We needed two data sources running in parallel:

Real-time events from the board-events SNS topic (our pub/sub infrastructure for board events) – when someone views a board, creates an item, or updates a column.

Historical data from our data warehouse. The users_boards_daily table holds granular activity records – billions of rows, processed in large batches.

Running both simultaneously created an obvious problem; both paths wrote to the same table. Imagine this sequence:

  1. Live event arrives: “Board 123 was viewed 2 seconds ago”
  2. Consumer writes last_active = now() to MySQL
  3. Backfill query returns: “Board 123’s last activity was 6 months ago”
  4. Backfill worker writes last_active = 6 months ago to MySQL

We would have lost real user activity. The board would look inactive when it wasn’t.

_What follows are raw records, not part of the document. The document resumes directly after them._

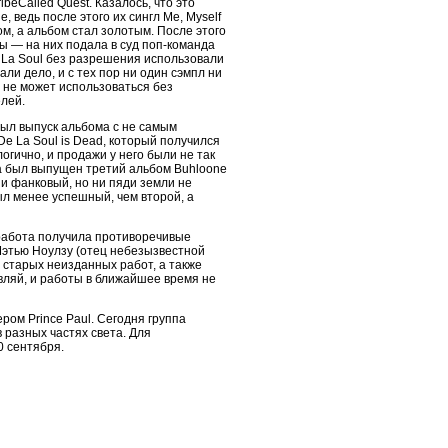
ribeCalled Quest. Казалось, что это
 ведь после этого их сингл Me, Myself
ом, а альбом стал золотым. После этого
ны — на них подала в суд поп-команда
 De La Soul без разрешения использовали
рали дело, и с тех пор ни один сэмпл ни
 не может использоваться без
лей.
ыл выпуск альбома с не самым
e La Soul is Dead, который получился
огично, и продажи у него были не так
да был выпущен третий альбом Buhloone
и фанковый, но ни пяди земли не
был менее успешный, чем второй, а
та работа получила противоречивые
Мэтью Ноулзу (отец небезызвестной
и старых неизданных работ, а также
авляй, и работы в ближайшее время не
ром Prince Paul. Сегодня группа
в разных частях света. Для
0 сентября.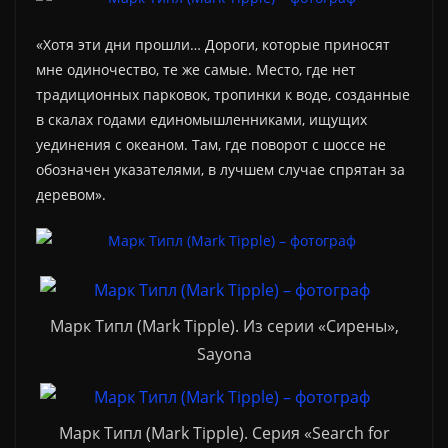
«Хотя эти дни прошли… Дороги, которые приносят
мне одиночество, те же самые. Место, где нет
традиционных парковок, тропинки к воде, созданные
в скалах годами единомышленниками, ищущих
уединения с океаном. Там, где поворот с шоссе не
обозначен указателями, в лучшем случае спрятан за
деревом».
Марк Типл (Mark Tipple). Из серии «Сирены»,
Sayona
Марк Типл (Mark Tipple). Серия «Search for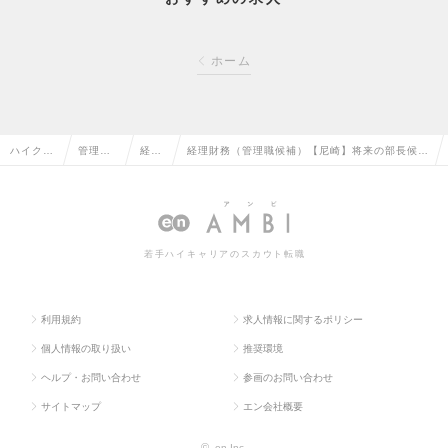
ホーム
ハイクラ
管理部
経理
経理財務（管理職候補）【尼崎】将来の部長候補
ス求人T
門系の
の転
／創業70年｜転勤ナシ｜年間休日120日以上の
OP
転職
職
求人情報
若手ハイキャリアのスカウト転職
利用規約
求人情報に関するポリシー
個人情報の取り扱い
推奨環境
ヘルプ・お問い合わせ
参画のお問い合わせ
サイトマップ
エン会社概要
©
en Inc.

The fix: idempotency checks on every write. Compare timestamps, only update if the incoming data is newer. The same input should get the same result, no matter how many times it runs.

The Redis buffer

Enterprise accounts generate thousands of board events per second during peak activity. Writing each one directly to MySQL would overwhelm the database – too many concurrent connections (connection pool exhaustion), too much contention for row locks (lock contention) – the usual suspects.

So we buffered through Redis:

SNS → scheduled-archival consumer → Redis Sorted Set → BullMQ Job (worker inside scheduled-archival ms)  → MySQL

The consumer writes to a Redis sorted set keyed by board ID, with the timestamp as the score. BullMQ – a Redis-based job queue – periodically drains these entries and flushes them to MySQL in batches. It handles retries and scheduling out of the box, delivering high write throughput without hammering the database.

We chose the sorted set data structure for a reason; it would deduplicate events for the same board and keep the latest timestamp. If a board receives 50 events in a single flush interval, we only write the most recent timestamp. But that’s a bonus: the real win is turning 15k individual writes into manageable batches.

However, here’s a nuance: status changes bypass Redis entirely.

When a board is archived or restored, that event writes directly to MySQL. We didn’t use Redis persistence, so the buffer wasn’t durable. If it fails, queued events are lost.

For activity timestamps, losing an event is acceptable… the next one updates the value anyway. For board status? Losing an archive event would mean our view would be wrong. That’s corruption we can’t afford.

The archival worker

The payoff: a scheduled job that runs periodically.

  1. Query boards where last_active_timestamp exceeds the retention threshold
  2. Apply account-specific policies
  3. Exclude admin-protected boards
  4. Archive via internal monolith endpoint
  5. Update status and audit trail

 

What we traded off

This architecture got us to beta in one quarter. Very few infrastructure changes outside our team. Real enterprise usage data flowing in.

 

AspectEvent SourcingOur Approach
Entity coverageAny entity typeBoards only
Infrastructure changesSignificantMinimal
Cross-team coordinationSubstantialMinimal
Reusability for other featuresHighLimited
Implementation time~ 9 months 3 months

 

Limitations of our pragmatic approach

  • Single-entity focus: extending to items, documents, or automations requires new development, not just adding projections.
  • Feature-specific data: scheduled deletion and content directory will need their own data sources.
  • No historical replay: we can’t reconstruct past states from an event stream.

 

When shared infrastructure earns its cost

Scheduled archival is in general availability. Our immediate focus: extending with additional retention rules and building scheduled deletion.

Event sourcing remains compelling, especially as we see common patterns emerging across features. But we’re not there yet. The trigger would be clear: when multiple features need overlapping data about entities beyond boards – documents, dashboards, assets – that’s when a shared event store starts paying for itself. Right now, we’re building feature-specific solutions. When we find ourselves duplicating “find entities by account + filter by activity” logic for the third or fourth time, that would be the signal to invest in shared infrastructure.

For us, the lesson was straightforward: ship what you can validate, and let each feature teach you what the architecture should eventually become.